ACTIVITY: Each line with the word "additional" must appear in the answer, copied from the records.

SOURCE DATA:
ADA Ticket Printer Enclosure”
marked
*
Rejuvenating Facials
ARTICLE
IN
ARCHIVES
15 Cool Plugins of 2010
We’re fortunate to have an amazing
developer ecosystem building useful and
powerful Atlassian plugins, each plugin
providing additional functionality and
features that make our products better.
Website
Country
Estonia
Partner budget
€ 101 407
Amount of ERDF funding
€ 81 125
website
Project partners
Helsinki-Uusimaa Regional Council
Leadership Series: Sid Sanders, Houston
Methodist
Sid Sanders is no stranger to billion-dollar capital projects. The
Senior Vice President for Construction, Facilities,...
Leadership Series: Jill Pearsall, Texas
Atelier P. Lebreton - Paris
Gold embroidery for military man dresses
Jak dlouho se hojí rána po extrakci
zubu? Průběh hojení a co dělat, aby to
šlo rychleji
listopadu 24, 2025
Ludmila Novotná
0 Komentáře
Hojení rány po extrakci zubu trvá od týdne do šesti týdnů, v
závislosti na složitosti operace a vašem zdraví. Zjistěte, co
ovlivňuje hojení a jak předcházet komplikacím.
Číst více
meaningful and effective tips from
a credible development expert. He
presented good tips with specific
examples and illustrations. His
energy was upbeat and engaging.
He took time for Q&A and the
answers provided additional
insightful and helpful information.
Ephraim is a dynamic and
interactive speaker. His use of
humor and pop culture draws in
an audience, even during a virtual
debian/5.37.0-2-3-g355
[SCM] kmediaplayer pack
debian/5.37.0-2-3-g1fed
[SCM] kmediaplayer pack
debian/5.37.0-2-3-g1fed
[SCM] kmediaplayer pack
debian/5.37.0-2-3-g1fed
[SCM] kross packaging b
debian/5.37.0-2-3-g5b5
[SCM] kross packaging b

PROBLEM SOLUTION:
providing additional functionality and
answers provided additional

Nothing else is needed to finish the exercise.